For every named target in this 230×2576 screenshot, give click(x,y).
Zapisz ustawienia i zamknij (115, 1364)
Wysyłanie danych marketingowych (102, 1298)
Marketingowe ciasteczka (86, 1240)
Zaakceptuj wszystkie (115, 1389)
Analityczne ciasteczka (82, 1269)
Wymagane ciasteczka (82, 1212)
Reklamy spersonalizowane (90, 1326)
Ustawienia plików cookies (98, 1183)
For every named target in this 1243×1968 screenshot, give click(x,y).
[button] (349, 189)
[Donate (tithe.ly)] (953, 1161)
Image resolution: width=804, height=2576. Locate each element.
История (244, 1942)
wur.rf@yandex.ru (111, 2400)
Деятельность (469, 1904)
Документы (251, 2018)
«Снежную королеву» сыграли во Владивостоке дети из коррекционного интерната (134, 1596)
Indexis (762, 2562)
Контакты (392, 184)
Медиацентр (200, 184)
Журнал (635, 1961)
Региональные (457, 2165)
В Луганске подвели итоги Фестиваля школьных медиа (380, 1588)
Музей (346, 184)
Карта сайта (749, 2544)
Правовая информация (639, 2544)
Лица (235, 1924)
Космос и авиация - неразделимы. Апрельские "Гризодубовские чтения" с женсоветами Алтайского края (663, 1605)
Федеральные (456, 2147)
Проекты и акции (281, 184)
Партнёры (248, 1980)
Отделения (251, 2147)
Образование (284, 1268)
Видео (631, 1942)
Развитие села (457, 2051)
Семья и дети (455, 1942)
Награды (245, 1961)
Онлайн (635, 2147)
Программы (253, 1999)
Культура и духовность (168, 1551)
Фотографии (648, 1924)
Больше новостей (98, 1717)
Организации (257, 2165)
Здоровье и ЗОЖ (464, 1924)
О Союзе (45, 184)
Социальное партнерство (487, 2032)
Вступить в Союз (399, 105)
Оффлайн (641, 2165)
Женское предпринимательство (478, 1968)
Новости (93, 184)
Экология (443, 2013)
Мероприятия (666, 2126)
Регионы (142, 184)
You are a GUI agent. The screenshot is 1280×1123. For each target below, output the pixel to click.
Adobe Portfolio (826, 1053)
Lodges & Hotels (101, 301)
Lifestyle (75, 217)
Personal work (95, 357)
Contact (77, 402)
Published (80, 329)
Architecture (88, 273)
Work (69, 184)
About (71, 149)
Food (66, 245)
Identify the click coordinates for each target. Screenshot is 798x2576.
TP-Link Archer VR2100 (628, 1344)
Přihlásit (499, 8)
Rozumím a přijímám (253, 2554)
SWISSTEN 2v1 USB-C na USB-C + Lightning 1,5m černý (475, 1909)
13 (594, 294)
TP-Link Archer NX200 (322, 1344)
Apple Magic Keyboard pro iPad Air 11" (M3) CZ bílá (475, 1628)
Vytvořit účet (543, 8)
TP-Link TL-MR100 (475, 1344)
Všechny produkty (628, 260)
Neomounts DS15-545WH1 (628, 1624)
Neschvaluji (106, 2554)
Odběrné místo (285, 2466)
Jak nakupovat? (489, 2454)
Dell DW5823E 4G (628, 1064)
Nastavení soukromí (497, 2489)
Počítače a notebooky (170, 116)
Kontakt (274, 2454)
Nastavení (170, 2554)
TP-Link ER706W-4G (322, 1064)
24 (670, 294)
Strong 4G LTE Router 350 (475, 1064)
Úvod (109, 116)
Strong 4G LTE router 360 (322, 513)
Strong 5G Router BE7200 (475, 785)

● ● ● ● ●

Track down every line of the material containing the string "each", and copy it.

Image resolution: width=804, height=2576. Locate each element.
You are a GUI agent. The screenshot is 1280×1123. For each target below, output the pixel to click.
Identify the click coordinates for each target. Screenshot is 798x2576.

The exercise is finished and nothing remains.